По коридору Совмина, Махнев, Сахаров и Лаврентьев почти бежали – молодые люди отказались от предложенной машины и спешили, чтобы не опоздать на метро. Вдруг Махнев, вышедший от Берии веселым, но и каким-то озабоченным, остановился, вынул из галифе бумажник и начал отсчитывать купюры, но потом вынул из него все деньги и сунул их в руку Лаврентьеву.

– Вот, возьми!

– Как?! Зачем?! – поразился Олег, машинально взяв купюры.

– Ну, в долг,– не сумел придумать ничего лучшего Махнев.

– Я не смогу отдать столько! – Олег попытался вернуть деньги Махневу.

– Отдашь, не волнуйся, скоро все отдашь, – Махнев засунул руку Лаврентьева с деньгами ему в карман, не обращая внимания на смущение Олега. – Теперь у тебя все будет хорошо, – весело сказал он и похлопал Олега по плечу.

Лаврентьев и Сахаров вышли из Кремля в первом часу ночи и от Спасских ворот пошли пешком в направлении Охотного ряда. Лаврентьев услышал от Сахарова много теплых слов о себе и о своей работе, Сахаров тоже заверил Олега, что все будет хорошо, и предложил работать вместе, на что простодушный Олег, конечно, согласился.
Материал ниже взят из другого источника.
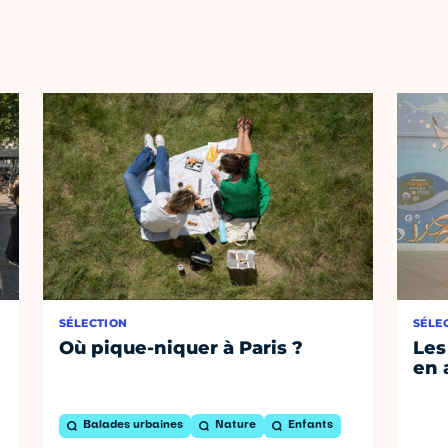
SÉLECTION
SÉLE
Où pique-niquer à Paris ?
Les
en 
Balades urbaines
Nature
Enfants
Сахаров ему очень понравился, и, как Лаврентьев полагал, и он произвел тогда на Сахарова благоприятное впечатление. Они расстались у входа в метро, возможно, проговорили бы и дольше, но уходил последний поезд. 14 января 1951 года Берия за своим рабочим столом диктовал секретарю ответы на входящее письма. Он взял очередное письмо.

– Откажите в просьбе – пусть укладываются в плановые нормы, и добавьте, чтобы срочно прислали отчет о причине аварии на нефтеперерабатывающем в Уфе.
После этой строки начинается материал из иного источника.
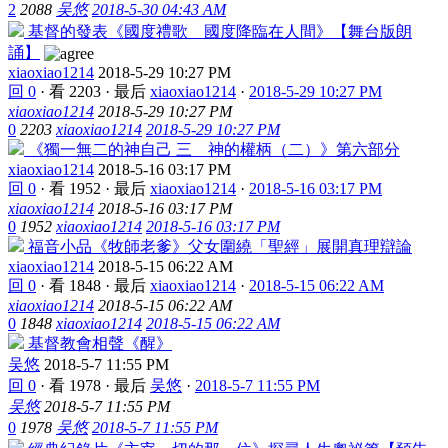
2
2088
吴悠
2018-5-30 04:43 AM
基督的發表《國度禮歌 國度降臨在人間》【舞台版朗
誦】
xiaoxiao1214
2018-5-29 10:27 PM
回 0
·
看 2203
·
最后
xiaoxiao1214
·
2018-5-29 10:27 PM
xiaoxiao1214
2018-5-29 10:27 PM
0
2203
xiaoxiao1214
2018-5-29 10:27 PM
《獨一無二的神自己 三 神的權柄（二）》第六部分
xiaoxiao1214
2018-5-16 03:17 PM
回 0
·
看 1952
·
最后
xiaoxiao1214
·
2018-5-16 03:17 PM
xiaoxiao1214
2018-5-16 03:17 PM
0
1952
xiaoxiao1214
2018-5-16 03:17 PM
福音小品《牧師老爹》父女圍繞「聖經」展開真理辯論
xiaoxiao1214
2018-5-15 06:22 AM
回 0
·
看 1848
·
最后
xiaoxiao1214
·
2018-5-15 06:22 AM
xiaoxiao1214
2018-5-15 06:22 AM
0
1848
xiaoxiao1214
2018-5-15 06:22 AM
基督教會相聲《醒》
吴悠
2018-5-7 11:55 PM
回 0
·
看 1978
·
最后
吴悠
·
2018-5-7 11:55 PM
吴悠
2018-5-7 11:55 PM
0
1978
吴悠
2018-5-7 11:55 PM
Передал письмо секретарю, взял следующее и начал диктовать адресатов.

– Ванникову, Курчатову, Завенягину… – затем надиктовал текст, закончившийся словами: «Учитывая особую секретность разработки нового типа реактора, надо обеспечить тщательный подбор людей и меры надлежащей секретности работ. Кстати сказать, мы не должны забыть студента МГУ Лаврентьева, записки и предложения которого по заявлению т. Сахарова явились толчком для разработки магнитного реактора (записки эти были в Главке у т.т. Павлова и Александрова).

Я принимал т. Лаврентьева. Судя по всему, он человек весьма способный. Вызовите т. Лаврентьева, выслушайте его и сделайте совместно с т. Кафтановым С.В. все, чтобы помочь т. Лаврентьеву в учебе и, по возможности, участвовать в работе. Срок 5 дней».
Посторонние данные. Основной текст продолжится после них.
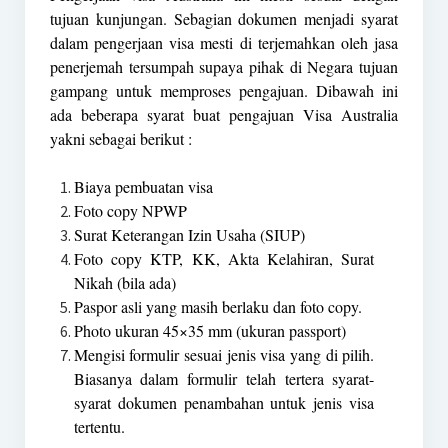
tujuan kunjungan. Sebagian dokumen menjadi syarat
dalam pengerjaan visa mesti di terjemahkan oleh jasa
penerjemah tersumpah supaya pihak di Negara tujuan
gampang untuk memproses pengajuan. Dibawah ini
ada beberapa syarat buat pengajuan Visa Australia
yakni sebagai berikut :
Biaya pembuatan visa
Foto copy NPWP
Surat Keterangan Izin Usaha (SIUP)
Foto copy KTP, KK, Akta Kelahiran, Surat
Nikah (bila ada)
Paspor asli yang masih berlaku dan foto copy.
Photo ukuran 45×35 mm (ukuran passport)
Mengisi formulir sesuai jenis visa yang di pilih.
Biasanya dalam formulir telah tertera syarat-
syarat dokumen penambahan untuk jenis visa
tertentu.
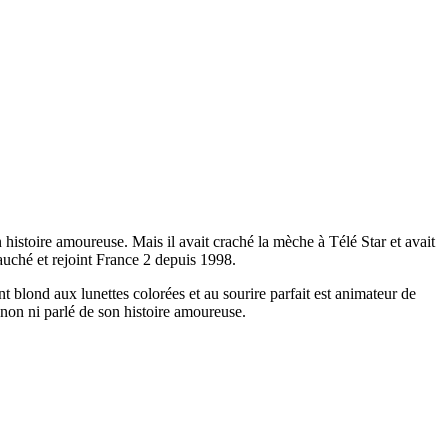
 histoire amoureuse. Mais il avait craché la mèche à Télé Star et avait
ché et rejoint France 2 depuis 1998.
t blond aux lunettes colorées et au sourire parfait est animateur de
non ni parlé de son histoire amoureuse.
Спустя пять дней, 19 января 1951 года Махнев докладывал Берии об исполнении поручения.

– По Лаврентьеву. Ванников, Курчатов, Завенягин и Павлов предлагают следующее, – Махнев начал читать: «По Вашему поручению сегодня нами был вызван в ПГУ студент 1-го курса Физфака МГУ Лаврентьев О.А. Он рассказал о своих предложениях и своих пожеланиях. Считаем целесообразным:

1. Установить персональную стипендию – 600 руб.

2. Освободить от платы за обучение в МГУ.

3. Прикрепить для индивидуальных занятий квалифицированных преподавателей МГУ: по физике Телесина Р.В., по математике – Самарского А.А. (оплату производить за счет Главка).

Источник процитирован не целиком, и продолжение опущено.